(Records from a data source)
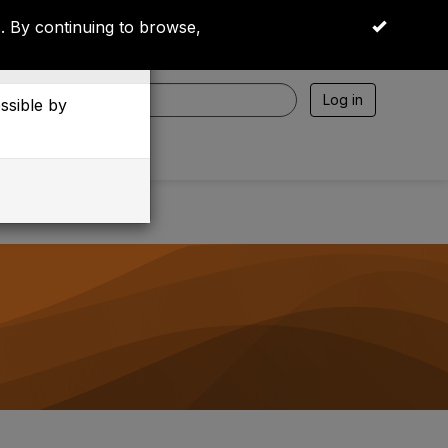
 By continuing to browse,
OK
Log in
essible by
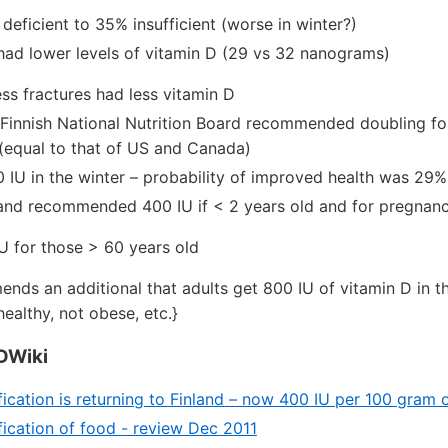
deficient to 35% insufficient (worse in winter?)
ad lower levels of vitamin D (29 vs 32 nanograms)
ss fractures had less vitamin D
 Finnish National Nutrition Board recommended doubling for
(equal to that of US and Canada)
IU in the winter – probability of improved health was 29%
land recommended 400 IU if < 2 years old and for pregnan
U for those > 60 years old
nds an additional that adults get 800 IU of vitamin D in 
healthy, not obese, etc.}
DWiki
fication is returning to Finland – now 400 IU per 100 gram 
fication of food - review Dec 2011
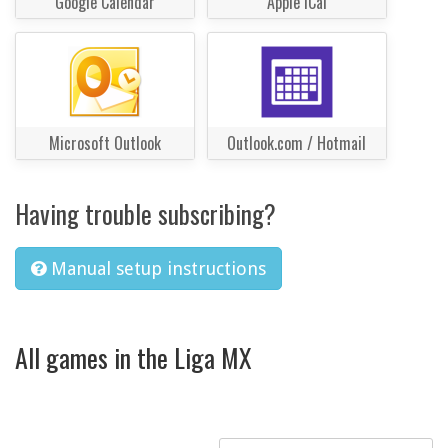
Google Calendar
Apple iCal
Microsoft Outlook
Outlook.com / Hotmail
Having trouble subscribing?
Manual setup instructions
All games in the Liga MX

■ **THE TASK**: Among the lines above, please find those with "that" and copy them.

■ **RESULT OF THE EXERCISE**:
(equal to that of US and Canada)
nds an additional that adults get 800 IU of vitamin D in 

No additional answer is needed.